Justin Anantawan /

“In my life, I have had two rebirths – at age 21 when I came out of the closet and at age 29 when I was diagnosed with HIV. 

I felt lonely hiding my sexuality for two decades.  While I saw friends in high school and university dating and having meaningful relationships, I remained single – I knew I was attracted to men but could not face being vulnerable enough to pursue a man.  Despite understanding that homosexuality was not a bad thing, I could not overcome the shame of being gay that had been implanted in me during my childhood: going to church and watching my loved ones sign a petition to oppose gay marriage in Canada, being bullied in school for being too “girly”, hearing one of my teachers proclaiming that anal sex was a sin, etc.  My silence protected me from being discovered but trapped me in a prison of self-loathing and loneliness.

Finally, after a failed attempt of a relationship with a woman in Kenya and being heart broken by a gay classmate in teachers college (who gave me my first kiss but would not leave his boyfriend) I came out of the closet.  I was falling apart and I needed my family and friends to help me – I was also tired of being alone. I was born again, as my gay authentic self, and in time, I was able to have some meaningful loving relationships with men.

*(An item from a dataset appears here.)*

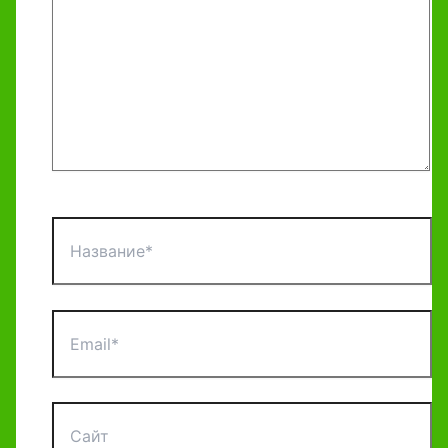
Название*
Email*
Сайт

Then after a two year teaching mission in Gambia, I was rebirthed into a new life again – this time as a person living with HIV.  When I found out, I was angry – I was angry at myself, angry at God, angry at the man in Gambia who had transmitted the virus to me.  For some months, I was on the brink of suicide. This was all made worse by the stigma I faced within the gay community – men would ask me if I seriously thought anyone would want to date me, would block me on Grindr when they found out my HIV status, would be afraid to get a massage from me thinking that was one way to become infected with the virus, would call themselves “clean” and make me feel dirty.   I am grateful for my counsellor John Larsson at the AIDS Committee of Toronto, who helped me learn to love myself, accept my new life with HIV, and find ways to make my life liveable (finding an doctor who specialized in HIV, learning how to travel with HIV meds, etc.). What also helped me was learning about U=U – that because I was regularly taking my HIV meds, my viral load was suppressed to undetectable levels, meaning that it was untransmissible sexually.

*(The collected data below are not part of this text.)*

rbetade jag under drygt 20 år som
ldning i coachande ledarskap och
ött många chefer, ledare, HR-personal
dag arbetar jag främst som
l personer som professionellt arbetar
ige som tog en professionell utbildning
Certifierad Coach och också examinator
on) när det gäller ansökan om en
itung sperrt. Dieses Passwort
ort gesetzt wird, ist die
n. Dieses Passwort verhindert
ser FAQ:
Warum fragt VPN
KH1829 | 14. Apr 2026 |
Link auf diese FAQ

A year after my diagnosed, I went back to Jamaica to volunteer with an LGBTQ organization.  I am not sure why, but the gay men in Jamaica were far more accepting of me as a poz person than men in Canada – not once was I rejected based on my HIV status.  My new circle of gay friends in Jamaica helped me to heal and it was in Jamaica that I finally came to terms with my diagnosis. I remember on the one year anniversary of my diagnosis going to a beach in Kingston to celebrate and thank God for one year of surviving my diagnosis. 

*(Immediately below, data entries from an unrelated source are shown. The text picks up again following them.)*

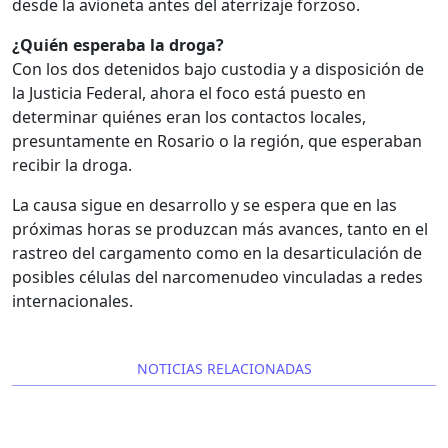
desde la avioneta antes del aterrizaje forzoso.
¿Quién esperaba la droga?
Con los dos detenidos bajo custodia y a disposición de
la Justicia Federal, ahora el foco está puesto en
determinar quiénes eran los contactos locales,
presuntamente en Rosario o la región, que esperaban
recibir la droga.
La causa sigue en desarrollo y se espera que en las
próximas horas se produzcan más avances, tanto en el
rastreo del cargamento como en la desarticulación de
posibles células del narcomenudeo vinculadas a redes
internacionales.
NOTICIAS RELACIONADAS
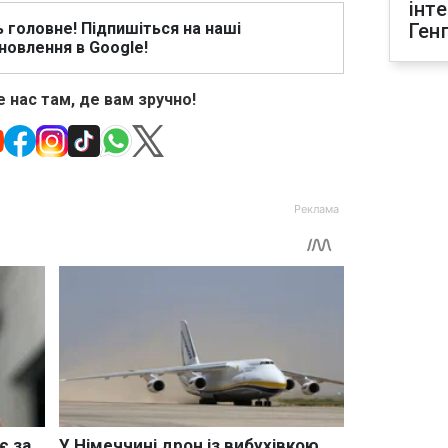
інт
ь головне! Підпишіться на наші
Ген
новлення в Google!
 нас там, де вам зручно!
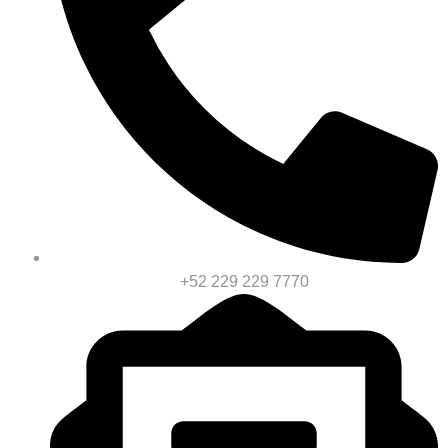
+52 229 229 7770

I eventually went back to school for social work and doing my internship at Asian Community AIDS Services helped me to develop the skills and knowledge I needed to become an HIV outreach worker and activist.  My supervisor and mentor Christian Hui, an HIV and harm reduction activist from Hong Kong, helped me to overcome the trauma from my diagnosis to become the advocate I am today. I now work in the gay community of Kenya, providing counselling to men who are poz, distributing condoms and lubes on Grindr and I will soon be taking a course to learn how to give HIV testing and counselling in Kenya.  I also use my talent of photography to tell stories of other LGBTQ folks living with HIV (like the self portrait above). I want to continue to fight to end HIV stigma, prevent more HIV infections and help folks living with HIV to live happier and healthier lives.”